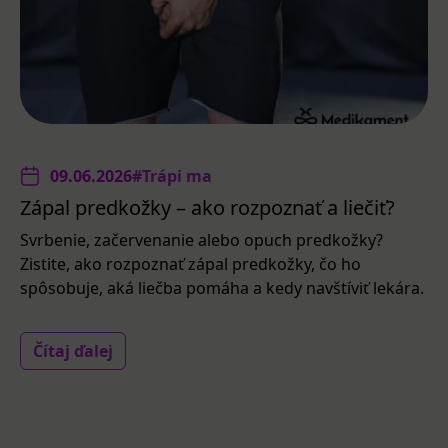
09.06.2026
#Trápi ma
Zápal predkožky – ako rozpoznať a liečiť?
Svrbenie, začervenanie alebo opuch predkožky?
Zistite, ako rozpoznať zápal predkožky, čo ho
spôsobuje, aká liečba pomáha a kedy navštíviť lekára.
Čítaj ďalej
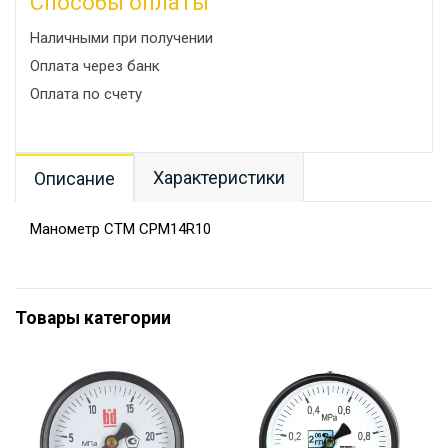
Способы оплаты
Наличными при получении
Оплата через банк
Оплата по счету
Характеристики
Описание
Манометр СТМ CPM14R10
Товары категории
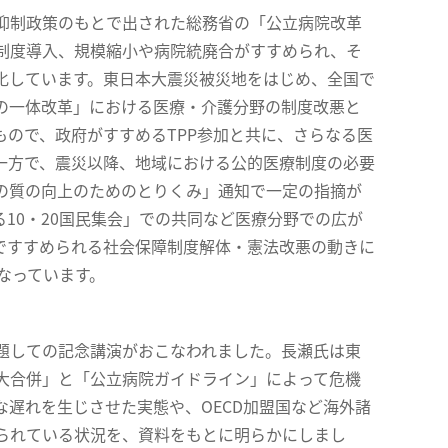
抑制政策のもとで出された総務省の「公立病院改革
制度導入、規模縮小や病院統廃合がすすめられ、そ
化しています。東日本大震災被災地をはじめ、全国で
の一体改革」における医療・介護分野の制度改悪と
ので、政府がすすめるTPP参加と共に、さらなる医
一方で、震災以降、地域における公的医療制度の必要
の質の向上のためのとりくみ」通知で一定の指摘が
10・20国民集会」での共同など医療分野での広が
ですすめられる社会保障制度解体・憲法改悪の動きに
なっています。
題しての記念講演がおこなわれました。長瀬氏は東
大合併」と「公立病院ガイドライン」によって危機
遅れを生じさせた実態や、OECD加盟国など海外諸
られている状況を、資料をもとに明らかにしまし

### EXERCISE REQUIREMENTS
Everything from the line containing "Zápal predkožky – ako rozpoznať a liečiť?" through the final line of the material must be set down exactly, except the pictures.

### YOUR RESPONSE
Zápal predkožky – ako rozpoznať a liečiť?
Svrbenie, začervenanie alebo opuch predkožky?
Zistite, ako rozpoznať zápal predkožky, čo ho
spôsobuje, aká liečba pomáha a kedy navštíviť lekára.
Čítaj ďalej
Способы оплаты
Наличными при получении
Оплата через банк
Оплата по счету
Характеристики
Описание
Манометр СТМ CPM14R10
Товары категории
抑制政策のもとで出された総務省の「公立病院改革
制度導入、規模縮小や病院統廃合がすすめられ、そ
化しています。東日本大震災被災地をはじめ、全国で
の一体改革」における医療・介護分野の制度改悪と
ので、政府がすすめるTPP参加と共に、さらなる医
一方で、震災以降、地域における公的医療制度の必要
の質の向上のためのとりくみ」通知で一定の指摘が
10・20国民集会」での共同など医療分野での広が
ですすめられる社会保障制度解体・憲法改悪の動きに
なっています。
題しての記念講演がおこなわれました。長瀬氏は東
大合併」と「公立病院ガイドライン」によって危機
遅れを生じさせた実態や、OECD加盟国など海外諸
られている状況を、資料をもとに明らかにしまし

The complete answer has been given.